Our immune system is an unceasing fighter against any virus, bacteria or fungi which can be potentially harmful to us. In fighting such harmful agents – pathogens – our immune system also trains itself in a variety of ways. One such way is to build up memory against a particular pathogen that the immune system once encountered. This immunological memory offers the immune system the ability to respond rapidly when that particular pathogen re-enters the body.
In order to build such an immune memory the immune system uses various components. The four important ones are the antibody Immunoglobulin G (IgG), memory B cell (a cell sub-type formed following primary infection), memory T cell (antigen-specific T cells which stay long after an infection has been eliminated) – CD4+ and CD8+ cells.
Antibodies function by binding themselves to a particular pathogen to destroy it. Antibodies produced against a pathogen retain information about the pathogen and can act quickly when the pathogen re enters the body. Memory B cells – a kind of cell within the immune system which retains information about a pathogen for decades – can elicit a quick action against a pathogen when it re-enters the body.
Memory T cells are of two types, named the helper memory T cells or CD4+ memory T cells and the T cells or CD8+ memory T cells. T cells are pathogen specific and remember the pathogen against which it has acted. When the pathogen re-enters the body, both types of the memory T cells show a rapid response.
A recent study, published in Science on January 8, analysed all these memory components in case of SARS-CoV-2, the pathogen behind the COVID-19 pandemic. The study found that some of these memory components survived for up to eight months after the infection occurred.
The IgG antibody, generated against the virus spike protein, was found to be stable even six months after the infection. Memory B cells were found to be more abundant six months later the infection than a month after it.
The study said that the CD4+ T cells, capable of preserving memory, can trigger a quick immune response whenever a second infection occurs, The other type of T cell – killer T cells or CD8+ T cells – also have memory and are ready to destroy any cell that is infected by the virus again.
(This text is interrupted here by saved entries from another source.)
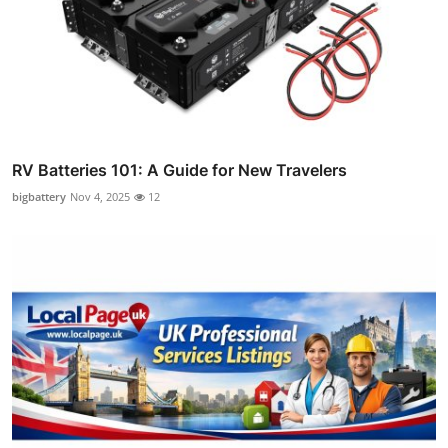
RV Batteries 101: A Guide for New Travelers
bigbattery
Nov 4, 2025
12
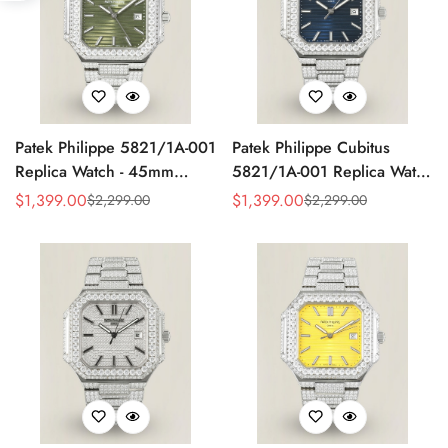
Patek Philippe 5821/1A-001
Patek Philippe Cubitus
Replica Watch - 45mm
5821/1A-001 Replica Watch
Olive Green Dial
Diamond Case
$
1,399.00
$
1,399.00
$
2,299.00
$
2,299.00
Sale
Regular
Sale
Regular
Price
Price
Price
Price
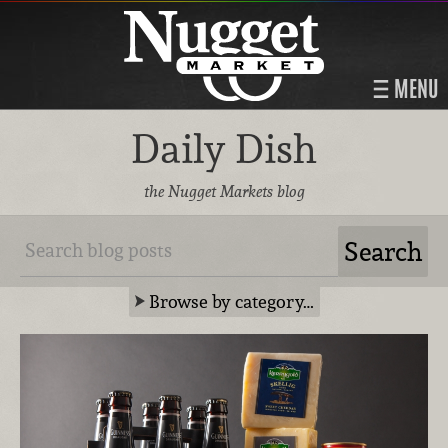
MENU
Daily Dish
the Nugget Markets blog
Browse by category…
Noted immunologist Professor Alessandro Sette from La Jolla Institute for Immunology in the US, a co-author of the study, reportedly said: “Our data suggest that the immune response is there – and it stays. Of course, the immune response decreases over time to a certain extent, but that''s normal. That's what immune responses do. They have a first phase of ramping up, and after that fantastic expansion, eventually the immune response contracts somewhat and gets to a steady state.”
As part of the study, researchers sampled 188 COVID-19 cases and conducted their analysis on 254 blood samples collected from them. More than 43 samples were taken more than six months after the infection happened. The 188 people who were sampled included 80 males and 108 females. They represented the entire range of symptoms—asymptomatic, mild, moderate and serious COVID-19 cases.
Out of the subjects considered for the study, 93% were never hospitalised for treatment, seven percent needed hospitalisation and few among them required admission to an ICU. This is a noteworthy since if the immunological memory could last for months even in patients with milder symptoms, then these memories are more likely to exist for a prolonged period in severely affected patients.
The IgG antibody against the viral protein were found to be durable with a modest decline after six to eight months. The study also mentioned that the memory B cells against the spike protein were detected in all the 188 cases; importantly, they were found to have no apparent half-life (time required for a quantity to reduce to half of its initial value) five to eight months post-infection.
The half-life of memory T cells was observed to be between 125 and 225 days for killer T cells and between 94 and153 days for CD4+ T cells or the helper T cells. The study said that the immunity in case of COVID-19 is comparable that observed in the case of yellow fever immunisation.